Word2Vec

Word2vec is a set of models used to produce word embeddings, that is, the creation of a high dimensional vector space (usually hundreds of dimensions) in which each individual word is a vector (or a coordinate). This space is designed to have the property that words occurring in similar contexts in the source corpora appear close to each other in the space. Not only do these spaces allow for similar words to appear in clusters, but the algorithm preserves certain semantic relationships in a remarkable fashion (e.g. the vector that leads to a singular to a plural form of a noun remains stable throughout the space, as does the masculine/feminine versions of entities, etc.).

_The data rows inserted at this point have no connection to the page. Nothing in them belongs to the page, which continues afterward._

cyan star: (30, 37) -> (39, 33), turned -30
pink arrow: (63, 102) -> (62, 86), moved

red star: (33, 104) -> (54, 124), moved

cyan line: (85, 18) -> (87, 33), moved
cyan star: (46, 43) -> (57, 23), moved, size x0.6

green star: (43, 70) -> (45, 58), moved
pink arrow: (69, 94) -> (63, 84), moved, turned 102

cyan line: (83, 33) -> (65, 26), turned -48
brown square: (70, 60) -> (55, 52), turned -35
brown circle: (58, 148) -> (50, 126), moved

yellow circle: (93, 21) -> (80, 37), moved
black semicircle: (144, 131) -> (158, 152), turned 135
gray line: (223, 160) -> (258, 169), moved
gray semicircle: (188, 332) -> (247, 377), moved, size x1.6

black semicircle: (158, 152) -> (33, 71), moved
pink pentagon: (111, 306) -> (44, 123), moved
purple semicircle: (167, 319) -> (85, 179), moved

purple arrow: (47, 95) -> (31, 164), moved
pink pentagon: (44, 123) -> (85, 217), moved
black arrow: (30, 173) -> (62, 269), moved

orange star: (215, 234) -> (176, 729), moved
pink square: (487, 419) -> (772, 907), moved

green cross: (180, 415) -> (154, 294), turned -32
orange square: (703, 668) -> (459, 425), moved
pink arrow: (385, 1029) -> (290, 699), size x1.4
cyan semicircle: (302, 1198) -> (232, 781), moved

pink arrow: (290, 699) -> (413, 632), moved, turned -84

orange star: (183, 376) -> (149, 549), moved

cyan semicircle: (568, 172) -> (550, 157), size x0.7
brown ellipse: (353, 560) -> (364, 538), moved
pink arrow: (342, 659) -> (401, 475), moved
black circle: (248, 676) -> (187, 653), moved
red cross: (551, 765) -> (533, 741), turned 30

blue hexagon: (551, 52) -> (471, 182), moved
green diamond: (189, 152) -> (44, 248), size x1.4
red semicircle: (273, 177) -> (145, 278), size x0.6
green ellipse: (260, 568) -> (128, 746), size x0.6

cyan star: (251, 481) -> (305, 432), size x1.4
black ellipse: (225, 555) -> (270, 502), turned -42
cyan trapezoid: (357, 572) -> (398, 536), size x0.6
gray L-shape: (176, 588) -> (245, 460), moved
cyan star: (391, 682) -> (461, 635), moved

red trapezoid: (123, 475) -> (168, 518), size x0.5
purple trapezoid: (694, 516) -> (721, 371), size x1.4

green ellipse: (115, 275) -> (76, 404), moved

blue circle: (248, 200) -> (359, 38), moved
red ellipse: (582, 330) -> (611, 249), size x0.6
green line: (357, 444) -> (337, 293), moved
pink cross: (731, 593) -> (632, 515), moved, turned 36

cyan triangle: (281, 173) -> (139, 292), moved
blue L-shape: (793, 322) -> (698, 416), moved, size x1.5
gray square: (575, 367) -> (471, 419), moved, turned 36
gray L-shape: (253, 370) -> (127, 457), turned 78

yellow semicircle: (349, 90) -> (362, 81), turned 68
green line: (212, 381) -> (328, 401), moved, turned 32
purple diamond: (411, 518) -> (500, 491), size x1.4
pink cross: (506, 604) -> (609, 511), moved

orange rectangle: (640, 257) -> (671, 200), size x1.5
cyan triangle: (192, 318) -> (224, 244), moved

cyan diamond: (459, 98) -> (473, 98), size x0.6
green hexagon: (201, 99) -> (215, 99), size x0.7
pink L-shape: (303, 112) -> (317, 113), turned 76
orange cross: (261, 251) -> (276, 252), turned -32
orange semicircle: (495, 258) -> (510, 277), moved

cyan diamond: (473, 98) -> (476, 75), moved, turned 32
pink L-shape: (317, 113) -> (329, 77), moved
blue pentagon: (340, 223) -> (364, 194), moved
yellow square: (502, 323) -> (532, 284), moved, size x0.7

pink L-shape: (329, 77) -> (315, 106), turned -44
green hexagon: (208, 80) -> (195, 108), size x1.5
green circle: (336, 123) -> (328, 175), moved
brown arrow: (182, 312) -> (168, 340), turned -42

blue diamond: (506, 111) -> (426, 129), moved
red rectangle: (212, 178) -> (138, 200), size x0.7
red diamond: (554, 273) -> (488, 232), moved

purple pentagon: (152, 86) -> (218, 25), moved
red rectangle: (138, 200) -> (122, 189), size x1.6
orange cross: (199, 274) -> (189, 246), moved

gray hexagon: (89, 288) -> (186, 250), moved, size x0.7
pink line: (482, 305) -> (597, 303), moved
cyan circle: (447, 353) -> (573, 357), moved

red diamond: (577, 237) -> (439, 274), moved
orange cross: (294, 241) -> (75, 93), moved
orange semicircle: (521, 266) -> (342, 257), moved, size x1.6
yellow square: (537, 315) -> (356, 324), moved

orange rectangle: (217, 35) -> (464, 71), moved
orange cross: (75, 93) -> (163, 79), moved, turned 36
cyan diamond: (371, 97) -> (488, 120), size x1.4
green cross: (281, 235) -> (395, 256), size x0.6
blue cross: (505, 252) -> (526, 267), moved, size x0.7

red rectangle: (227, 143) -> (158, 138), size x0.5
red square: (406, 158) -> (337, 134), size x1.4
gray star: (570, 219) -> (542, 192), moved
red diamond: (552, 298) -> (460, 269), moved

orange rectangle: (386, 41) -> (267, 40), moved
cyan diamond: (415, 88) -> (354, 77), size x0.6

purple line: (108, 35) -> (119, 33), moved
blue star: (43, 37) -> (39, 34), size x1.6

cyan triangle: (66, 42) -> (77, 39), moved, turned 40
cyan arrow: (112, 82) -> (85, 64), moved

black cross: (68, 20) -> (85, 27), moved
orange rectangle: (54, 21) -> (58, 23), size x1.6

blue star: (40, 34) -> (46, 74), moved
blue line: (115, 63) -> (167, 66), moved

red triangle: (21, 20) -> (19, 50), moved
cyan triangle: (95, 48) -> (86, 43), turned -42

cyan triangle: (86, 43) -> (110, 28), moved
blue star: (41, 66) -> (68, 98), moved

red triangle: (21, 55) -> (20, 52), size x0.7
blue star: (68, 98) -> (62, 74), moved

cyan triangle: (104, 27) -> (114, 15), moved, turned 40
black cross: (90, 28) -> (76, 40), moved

This Stanford lecture provides a comprehensive introduction to the model:

Allison Parish integrated these models into her practice (see this post, with some exciting research into phonetic similarity vectors. Her ‘Average Novel’, using word2vec to produce ‘average words’ (averaging vector values) from a large corpus of Gutenberg fiction, left me a little disappointed, and I think there is more work and exploration to be made using these models on a semantic level.

I already experimented with Word2Vec when trying to produce visalisations of various features in wordsquares. However, I haven’t really used them for creative purposes yet (one could imagine, for instance, various ways in which one could trace paths, or create shapes, in the space, hopping from cluster to cluster using certain predefined steps…).